## DIRECTIONS
These entries are to be retyped in full, word for word.

[Transcribed page contents]
..............................

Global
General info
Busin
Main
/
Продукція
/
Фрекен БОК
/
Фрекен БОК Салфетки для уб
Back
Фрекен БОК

..............................

## EXERCISE RESULT
Global
General info
Busin
Main
/
Продукція
/
Фрекен БОК
/
Фрекен БОК Салфетки для уб
Back
Фрекен БОК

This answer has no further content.